I have gotten all the roof on (I hate roof work) and the framing done and the electrical run, and while I cannot fix what is wrong with the internet, I can watch walls go up and structure take form and see what had been only a pile of materials become something that will shelter my family and friends from the sun and the rain and the mosquitos for the next few decades.
I hope you are all doing well, and that you have a place to go to get away, even if only for a bit, from all of this -*waves hands*-. But if you don't, I highly recommend a screen room.
Five Beautiful Things
Check out this open sourced Anxiety Toolkit, filled with tips and techniques for when it all is too much.
In a time of hate
Love is an act of resistance
In a time of fear
Faith is an act of resistance In a time of misinformation
Education is an act of resistance In a time of poor leadership
Community is an act of resistance
In a time like this
Joy is an act of resistance
Resist. Resist. Resist.
From Thomas Merton’s Conjectures of a Guilty Bystander. It feels pertinent, and why building a screenhouse seems like the right thing to do.
“There is a pervasive form of modern violence to which the idealist…most easily succumbs: activism and over-work.
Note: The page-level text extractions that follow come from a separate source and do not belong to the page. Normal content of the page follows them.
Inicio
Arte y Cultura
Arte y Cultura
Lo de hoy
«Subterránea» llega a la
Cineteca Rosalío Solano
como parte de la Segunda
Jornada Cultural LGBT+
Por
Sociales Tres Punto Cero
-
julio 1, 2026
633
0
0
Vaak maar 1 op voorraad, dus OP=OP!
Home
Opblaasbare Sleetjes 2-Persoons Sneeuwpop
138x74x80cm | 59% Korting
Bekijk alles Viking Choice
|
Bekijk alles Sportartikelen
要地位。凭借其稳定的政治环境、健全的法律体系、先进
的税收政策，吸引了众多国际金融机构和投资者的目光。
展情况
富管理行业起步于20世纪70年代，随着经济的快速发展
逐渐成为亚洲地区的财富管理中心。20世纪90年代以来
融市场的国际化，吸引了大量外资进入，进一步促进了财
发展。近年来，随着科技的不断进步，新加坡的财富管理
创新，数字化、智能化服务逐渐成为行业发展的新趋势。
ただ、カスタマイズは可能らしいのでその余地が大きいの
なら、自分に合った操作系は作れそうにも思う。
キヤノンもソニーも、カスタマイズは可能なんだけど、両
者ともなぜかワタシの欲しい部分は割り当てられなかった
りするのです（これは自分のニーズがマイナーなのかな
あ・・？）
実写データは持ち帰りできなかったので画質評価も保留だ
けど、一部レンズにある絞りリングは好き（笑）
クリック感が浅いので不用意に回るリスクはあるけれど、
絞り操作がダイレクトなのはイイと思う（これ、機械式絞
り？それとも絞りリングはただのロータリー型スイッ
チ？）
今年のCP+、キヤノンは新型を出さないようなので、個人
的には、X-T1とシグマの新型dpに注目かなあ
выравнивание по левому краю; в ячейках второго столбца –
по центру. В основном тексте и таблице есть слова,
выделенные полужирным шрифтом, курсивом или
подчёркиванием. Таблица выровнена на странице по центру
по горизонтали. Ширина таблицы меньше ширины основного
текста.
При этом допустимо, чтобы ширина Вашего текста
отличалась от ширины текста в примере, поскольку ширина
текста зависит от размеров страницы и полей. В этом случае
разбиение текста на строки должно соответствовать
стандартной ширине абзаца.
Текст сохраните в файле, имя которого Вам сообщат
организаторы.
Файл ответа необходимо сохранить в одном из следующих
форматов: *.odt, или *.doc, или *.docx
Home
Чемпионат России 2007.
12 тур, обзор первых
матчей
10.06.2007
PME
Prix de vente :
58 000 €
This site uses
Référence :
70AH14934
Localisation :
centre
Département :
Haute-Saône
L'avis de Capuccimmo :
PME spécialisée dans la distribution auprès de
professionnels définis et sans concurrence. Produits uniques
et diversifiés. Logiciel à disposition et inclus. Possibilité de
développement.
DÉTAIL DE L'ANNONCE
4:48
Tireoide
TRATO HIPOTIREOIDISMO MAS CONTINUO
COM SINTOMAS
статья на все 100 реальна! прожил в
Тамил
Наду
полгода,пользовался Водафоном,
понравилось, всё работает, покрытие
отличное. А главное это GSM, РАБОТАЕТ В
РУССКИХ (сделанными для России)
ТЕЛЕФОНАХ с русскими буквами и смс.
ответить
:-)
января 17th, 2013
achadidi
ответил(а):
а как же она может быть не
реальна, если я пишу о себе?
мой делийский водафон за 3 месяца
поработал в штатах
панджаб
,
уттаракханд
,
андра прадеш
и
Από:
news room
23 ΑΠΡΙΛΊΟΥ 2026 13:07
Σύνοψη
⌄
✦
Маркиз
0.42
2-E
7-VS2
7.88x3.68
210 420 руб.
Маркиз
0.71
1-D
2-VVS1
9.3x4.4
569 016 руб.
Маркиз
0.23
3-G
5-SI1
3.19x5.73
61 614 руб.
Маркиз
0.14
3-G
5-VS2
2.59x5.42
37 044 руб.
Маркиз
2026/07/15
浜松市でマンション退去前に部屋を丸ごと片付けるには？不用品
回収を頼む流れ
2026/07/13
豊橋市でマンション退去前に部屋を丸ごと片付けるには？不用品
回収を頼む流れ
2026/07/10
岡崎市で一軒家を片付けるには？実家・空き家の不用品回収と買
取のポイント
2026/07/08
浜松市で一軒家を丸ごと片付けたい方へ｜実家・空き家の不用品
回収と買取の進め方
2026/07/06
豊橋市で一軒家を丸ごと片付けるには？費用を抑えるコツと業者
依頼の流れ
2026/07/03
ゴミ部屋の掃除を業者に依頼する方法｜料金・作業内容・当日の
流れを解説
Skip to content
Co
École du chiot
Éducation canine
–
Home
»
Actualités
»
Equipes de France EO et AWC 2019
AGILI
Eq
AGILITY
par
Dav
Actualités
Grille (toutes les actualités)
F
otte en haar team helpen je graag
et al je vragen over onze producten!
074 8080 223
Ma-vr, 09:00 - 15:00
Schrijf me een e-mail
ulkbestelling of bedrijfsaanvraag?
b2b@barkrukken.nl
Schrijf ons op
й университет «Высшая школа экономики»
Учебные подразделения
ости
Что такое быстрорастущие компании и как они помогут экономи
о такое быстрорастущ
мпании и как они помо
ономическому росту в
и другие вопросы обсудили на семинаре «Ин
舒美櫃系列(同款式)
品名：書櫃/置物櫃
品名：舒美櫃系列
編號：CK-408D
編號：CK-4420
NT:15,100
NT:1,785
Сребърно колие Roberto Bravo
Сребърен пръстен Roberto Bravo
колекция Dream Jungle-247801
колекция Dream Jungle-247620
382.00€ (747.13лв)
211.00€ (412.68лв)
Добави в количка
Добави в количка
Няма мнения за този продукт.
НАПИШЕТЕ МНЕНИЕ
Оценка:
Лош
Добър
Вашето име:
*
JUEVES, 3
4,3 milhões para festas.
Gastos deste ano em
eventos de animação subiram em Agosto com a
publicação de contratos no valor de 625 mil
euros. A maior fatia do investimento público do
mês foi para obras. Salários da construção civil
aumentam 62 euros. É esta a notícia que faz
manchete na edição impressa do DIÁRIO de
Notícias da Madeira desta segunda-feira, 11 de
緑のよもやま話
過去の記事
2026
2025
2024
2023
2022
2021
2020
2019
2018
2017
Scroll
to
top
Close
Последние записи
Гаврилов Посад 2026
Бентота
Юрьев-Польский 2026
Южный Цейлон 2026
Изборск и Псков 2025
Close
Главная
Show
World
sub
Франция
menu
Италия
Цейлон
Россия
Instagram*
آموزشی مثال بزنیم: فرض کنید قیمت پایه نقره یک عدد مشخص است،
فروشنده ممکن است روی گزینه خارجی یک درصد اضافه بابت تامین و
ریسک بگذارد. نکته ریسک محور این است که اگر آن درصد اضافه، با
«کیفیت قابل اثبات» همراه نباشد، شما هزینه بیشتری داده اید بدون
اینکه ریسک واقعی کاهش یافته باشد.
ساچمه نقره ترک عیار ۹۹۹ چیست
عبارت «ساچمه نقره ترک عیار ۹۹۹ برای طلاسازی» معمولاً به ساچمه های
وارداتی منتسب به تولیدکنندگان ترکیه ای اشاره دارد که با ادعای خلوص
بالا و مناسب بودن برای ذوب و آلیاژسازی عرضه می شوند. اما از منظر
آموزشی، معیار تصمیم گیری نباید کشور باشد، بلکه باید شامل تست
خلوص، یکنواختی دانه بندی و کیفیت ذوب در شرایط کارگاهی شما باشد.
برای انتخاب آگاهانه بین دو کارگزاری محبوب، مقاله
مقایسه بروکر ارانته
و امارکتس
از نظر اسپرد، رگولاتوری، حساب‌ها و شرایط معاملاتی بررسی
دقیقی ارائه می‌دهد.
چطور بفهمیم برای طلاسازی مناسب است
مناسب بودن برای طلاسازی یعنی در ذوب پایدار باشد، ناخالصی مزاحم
The rush and pressure of modern life are a form, perhaps the most common form, of its innate violence.
To allow oneself to be carried away by a multitude of conflicting concerns, to surrender to too many demands, to commit oneself to too many projects, to want to help everyone in everything is to succumb to violence.
The frenzy of the activist neutralizes his (or her) work… It destroys the fruitfulness of his (or her)…work, because it kills the root of inner wisdom which makes work fruitful.”
And related to that, check out this collection of a thousand years of human drawings and paintings of meteors and comets, shooting stars and other sky phenomenon, all made long before we could capture them on film (or disk!).